# Task details
Leave out the pictures, then output the lines of the records below from the first through the one containing "sovitun tulitauon sisäinen rajaus. Israelin".

Extracted page text data
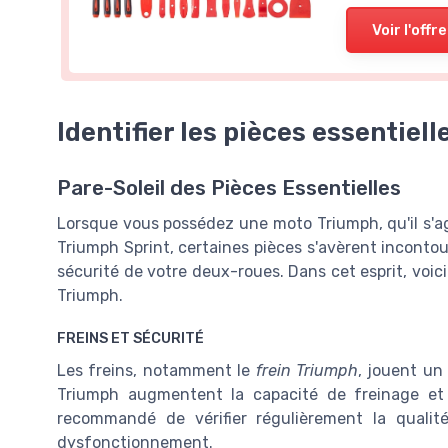
Voir l'offre
Identifier les pièces essentiel
Pare-Soleil des Pièces Essentielles
Lorsque vous possédez une moto Triumph, qu'il s'a
Triumph Sprint, certaines pièces s'avèrent inconto
sécurité de votre deux-roues. Dans cet esprit, voi
Triumph.
FREINS ET SÉCURITÉ
Les freins, notamment le
frein Triumph
, jouent un
Triumph augmentent la capacité de freinage et 
recommandé de vérifier régulièrement la qualit
dysfonctionnement.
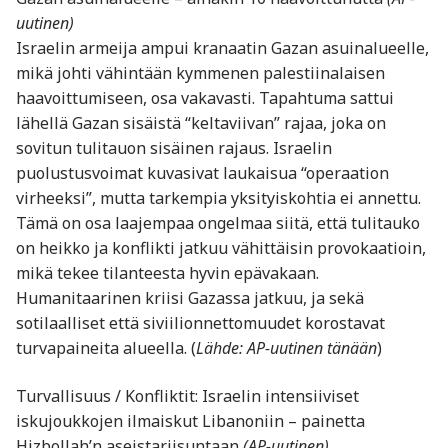
uutinen)
Israelin armeija ampui kranaatin Gazan asuinalueelle,
mikä johti vähintään kymmenen palestiinalaisen
haavoittumiseen, osa vakavasti. Tapahtuma sattui
lähellä Gazan sisäistä “keltaviivan” rajaa, joka on
sovitun tulitauon sisäinen rajaus. Israelin
puolustusvoimat kuvasivat laukaisua “operaation
virheeksi”, mutta tarkempia yksityiskohtia ei annettu.
Tämä on osa laajempaa ongelmaa siitä, että tulitauko
on heikko ja konflikti jatkuu vähittäisin provokaatioin,
mikä tekee tilanteesta hyvin epävakaan.
Humanitaarinen kriisi Gazassa jatkuu, ja sekä
sotilaalliset että siviilionnettomuudet korostavat
turvapaineita alueella. (
Lähde: AP-uutinen tänään
)
Turvallisuus / Konfliktit: Israelin intensiiviset
iskujoukkojen ilmaiskut Libanoniin – painetta
Hizbollah’n aseistariisuntaan
(AP-uutinen)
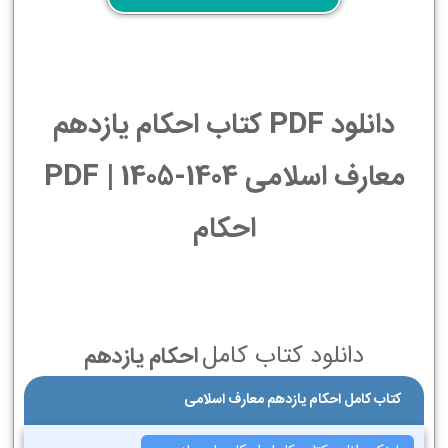
دانلود PDF کتاب احکام یازدهم
معارف اسلامی 1404-1405 | PDF
احکام
دانلود کتاب کامل
احکام یازدهم
کتاب کامل احکام یازدهم معارف اسلامی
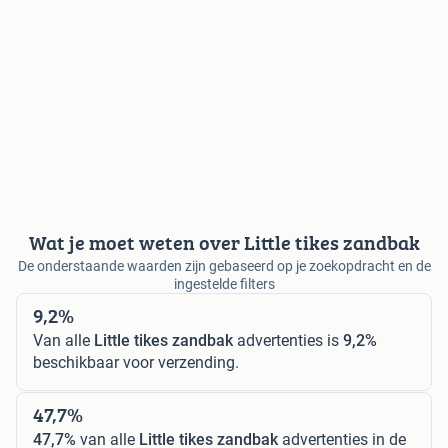
Wat je moet weten over Little tikes zandbak
De onderstaande waarden zijn gebaseerd op je zoekopdracht en de
ingestelde filters
9,2%
Van alle
Little tikes zandbak
advertenties is
9,2%
beschikbaar voor verzending.
47,7%
47,7%
van alle
Little tikes zandbak
advertenties in de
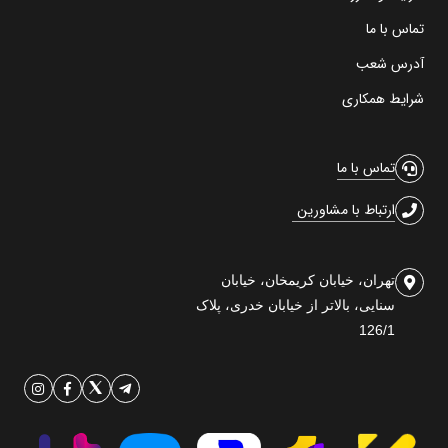
تماس با ما
آدرس شعب
شرایط همکاری
تماس با ما
ارتباط با مشاورین
تهران، خیابان کریمخان، خیابان
سنایی، بالاتر از خیابان خدری، پلاک
126/1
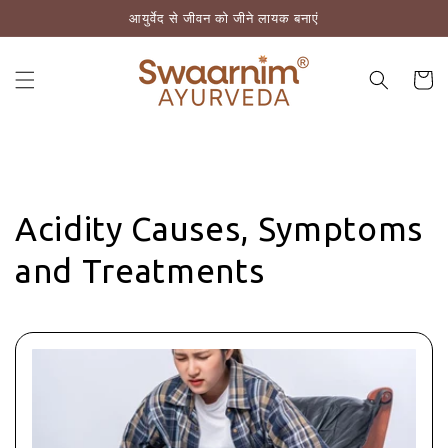
आयुर्वेद से जीवन को जीने लायक बनाएं
़कर सामग्री पर बढ़ने के लिए
कार्ट
Acidity Causes, Symptoms
and Treatments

# Reply
Voir l'offre
Identifier les pièces essentiel
Pare-Soleil des Pièces Essentielles
Lorsque vous possédez une moto Triumph, qu'il s'a
Triumph Sprint, certaines pièces s'avèrent inconto
sécurité de votre deux-roues. Dans cet esprit, voi
Triumph.
FREINS ET SÉCURITÉ
Les freins, notamment le
frein Triumph
, jouent un
Triumph augmentent la capacité de freinage et 
recommandé de vérifier régulièrement la qualit
dysfonctionnement.
uutinen)
Israelin armeija ampui kranaatin Gazan asuinalueelle,
mikä johti vähintään kymmenen palestiinalaisen
haavoittumiseen, osa vakavasti. Tapahtuma sattui
lähellä Gazan sisäistä “keltaviivan” rajaa, joka on
sovitun tulitauon sisäinen rajaus. Israelin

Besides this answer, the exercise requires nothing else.